■ TASK DIRECTIONS ■
From the first line to the last, print the material exactly, skipping the pictures.

■ INFORMATION ■

----

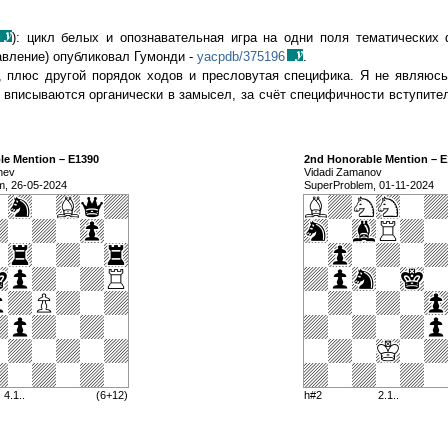
): цикл белых и опознавательная игра на одни поля тематических 
авление) опубликовал Гумонди -
yacpdb/375196
.
, плюс другой порядок ходов и пресловутая специфика. Я не являюс
у вписываются органически в замысел, за счёт специфичности вступит
le Mention – E1390
2nd Honorable Mention – E
hev
Vidadi Zamanov
m, 26-05-2024
SuperProblem, 01-11-2024
4.1..
(6+12)
h#2
2.1..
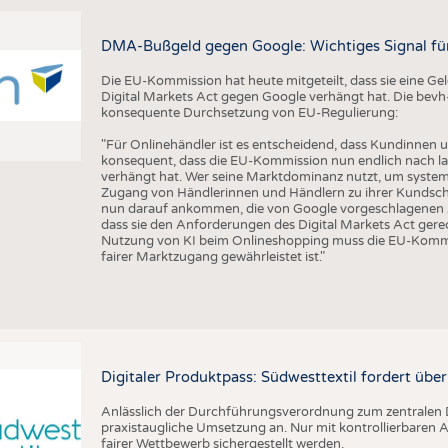
DMA-Bußgeld gegen Google: Wichtiges Signal fü
Die EU-Kommission hat heute mitgeteilt, dass sie eine 
Digital Markets Act gegen Google verhängt hat. Die bevh
konsequente Durchsetzung von EU-Regulierung:
"Für Onlinehändler ist es entscheidend, dass Kundinnen u
konsequent, dass die EU-Kommission nun endlich nach l
verhängt hat. Wer seine Marktdominanz nutzt, um syste
Zugang von Händlerinnen und Händlern zu ihrer Kundsch
nun darauf ankommen, die von Google vorgeschlagenen Än
dass sie den Anforderungen des Digital Markets Act gere
Nutzung von KI beim Onlineshopping muss die EU-Kommis
fairer Marktzugang gewährleistet ist."
Digitaler Produktpass: Südwesttextil fordert übe
Anlässlich der Durchführungsverordnung zum zentralen D
praxistaugliche Umsetzung an. Nur mit kontrollierbare
fairer Wettbewerb sichergestellt werden.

----

■ THE COMPLETED TASK ■
): цикл белых и опознавательная игра на одни поля тематических 
авление) опубликовал Гумонди -
yacpdb/375196
.
, плюс другой порядок ходов и пресловутая специфика. Я не являюс
у вписываются органически в замысел, за счёт специфичности вступит
le Mention – E1390
2nd Honorable Mention – E
hev
Vidadi Zamanov
m, 26-05-2024
SuperProblem, 01-11-2024
4.1..
(6+12)
h#2
2.1..
DMA-Bußgeld gegen Google: Wichtiges Signal fü
Die EU-Kommission hat heute mitgeteilt, dass sie eine 
Digital Markets Act gegen Google verhängt hat. Die bevh
konsequente Durchsetzung von EU-Regulierung:
"Für Onlinehändler ist es entscheidend, dass Kundinnen u
konsequent, dass die EU-Kommission nun endlich nach l
verhängt hat. Wer seine Marktdominanz nutzt, um syste
Zugang von Händlerinnen und Händlern zu ihrer Kundsch
nun darauf ankommen, die von Google vorgeschlagenen Än
dass sie den Anforderungen des Digital Markets Act gere
Nutzung von KI beim Onlineshopping muss die EU-Kommis
fairer Marktzugang gewährleistet ist."
Digitaler Produktpass: Südwesttextil fordert übe
Anlässlich der Durchführungsverordnung zum zentralen D
praxistaugliche Umsetzung an. Nur mit kontrollierbare
fairer Wettbewerb sichergestellt werden.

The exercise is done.